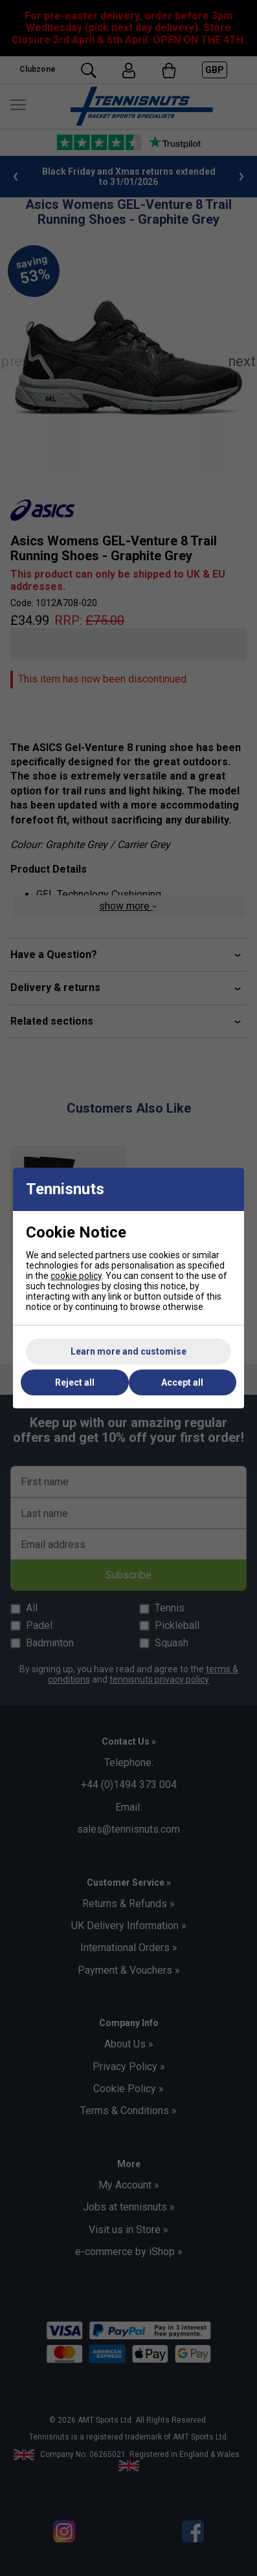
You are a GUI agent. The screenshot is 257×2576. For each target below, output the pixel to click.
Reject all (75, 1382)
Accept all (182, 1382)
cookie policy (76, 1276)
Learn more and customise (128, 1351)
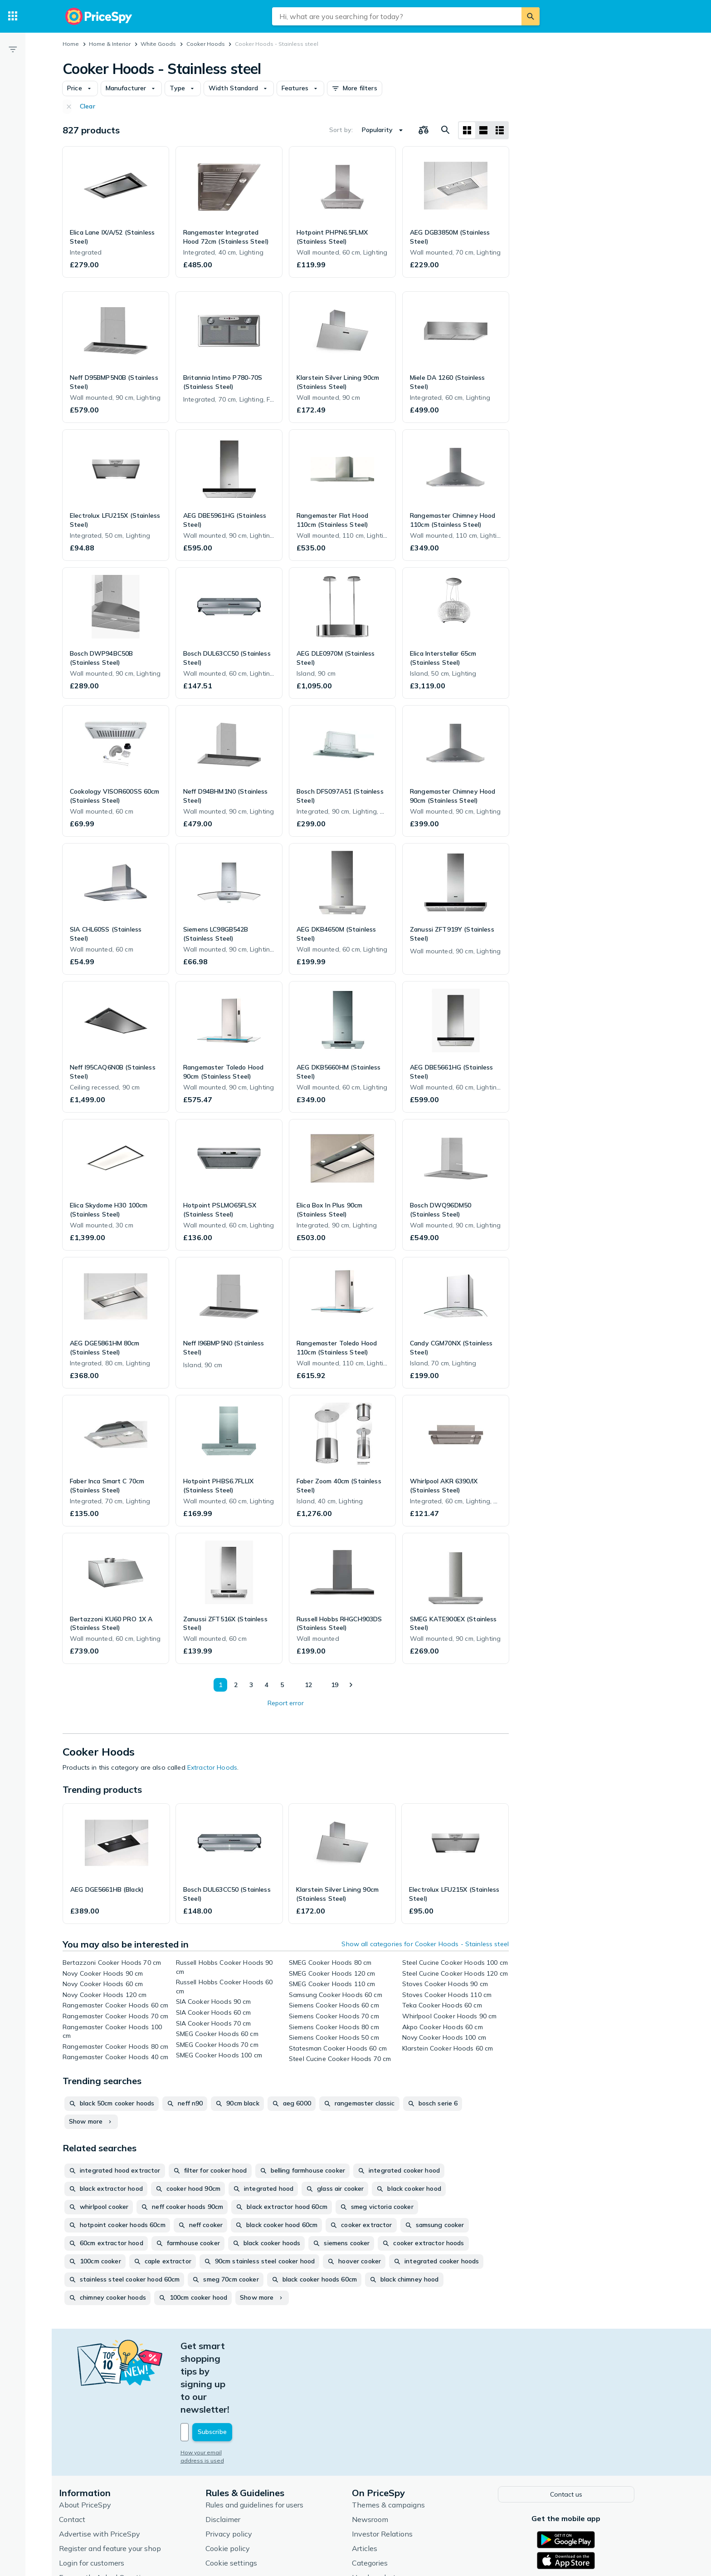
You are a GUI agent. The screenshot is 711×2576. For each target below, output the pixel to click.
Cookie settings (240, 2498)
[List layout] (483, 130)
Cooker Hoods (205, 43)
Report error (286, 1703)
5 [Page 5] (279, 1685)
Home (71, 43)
---------------
Task to carry out | Find how many lines in the listing hold "below", and reply with that number only.

Completed exercise | 2